## The input
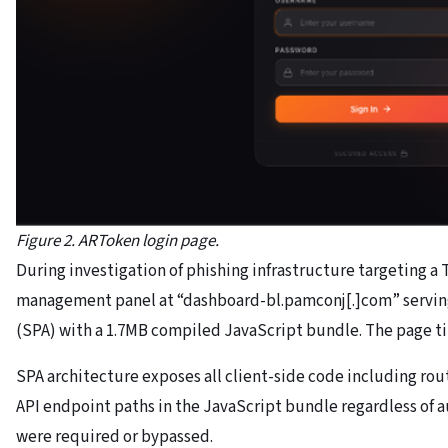
Figure 2. ARToken login page.
During investigation of phishing infrastructure targeting a
management panel at “dashboard-bl.pamconj[.]com” serving
(SPA) with a 1.7MB compiled JavaScript bundle. The page ti
SPA architecture exposes all client-side code including rou
API endpoint paths in the JavaScript bundle regardless of a
were required or bypassed.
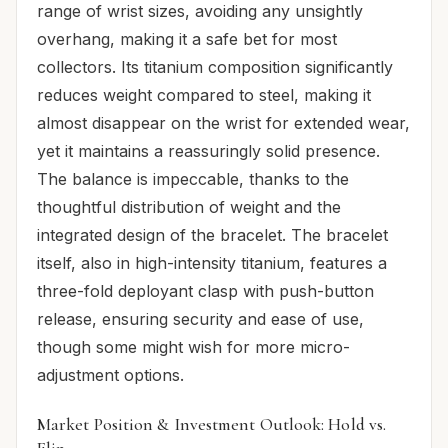
range of wrist sizes, avoiding any unsightly
overhang, making it a safe bet for most
collectors. Its titanium composition significantly
reduces weight compared to steel, making it
almost disappear on the wrist for extended wear,
yet it maintains a reassuringly solid presence.
The balance is impeccable, thanks to the
thoughtful distribution of weight and the
integrated design of the bracelet. The bracelet
itself, also in high-intensity titanium, features a
three-fold deployant clasp with push-button
release, ensuring security and ease of use,
though some might wish for more micro-
adjustment options.
Market Position & Investment Outlook: Hold vs.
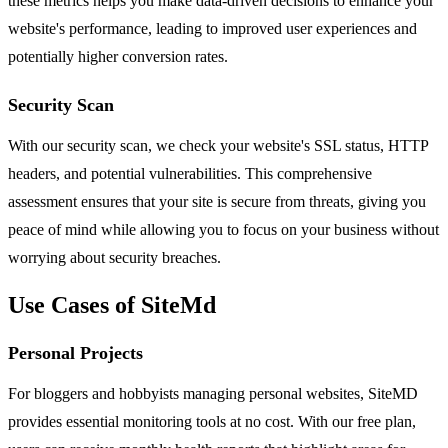
these metrics helps you make data-driven decisions to enhance your
website's performance, leading to improved user experiences and
potentially higher conversion rates.
Security Scan
With our security scan, we check your website's SSL status, HTTP
headers, and potential vulnerabilities. This comprehensive
assessment ensures that your site is secure from threats, giving you
peace of mind while allowing you to focus on your business without
worrying about security breaches.
Use Cases of SiteMd
Personal Projects
For bloggers and hobbyists managing personal websites, SiteMD
provides essential monitoring tools at no cost. With our free plan,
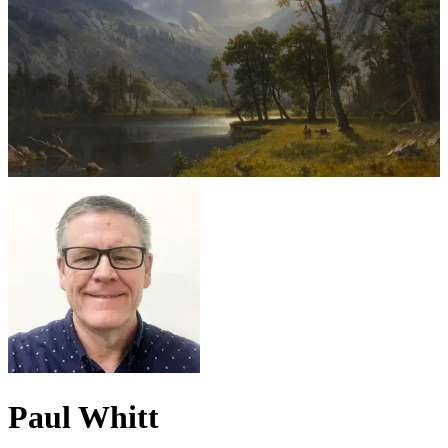
Paul Whitt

## Work to be completed
After locating the line with "itself, also in" in the listing above, transcribe it and every line after it to the last, exactly, with no pictures.

## Worked solution
itself, also in high-intensity titanium, features a
three-fold deployant clasp with push-button
release, ensuring security and ease of use,
though some might wish for more micro-
adjustment options.
Market Position & Investment Outlook: Hold vs.
these metrics helps you make data-driven decisions to enhance your
website's performance, leading to improved user experiences and
potentially higher conversion rates.
Security Scan
With our security scan, we check your website's SSL status, HTTP
headers, and potential vulnerabilities. This comprehensive
assessment ensures that your site is secure from threats, giving you
peace of mind while allowing you to focus on your business without
worrying about security breaches.
Use Cases of SiteMd
Personal Projects
For bloggers and hobbyists managing personal websites, SiteMD
provides essential monitoring tools at no cost. With our free plan,
Paul Whitt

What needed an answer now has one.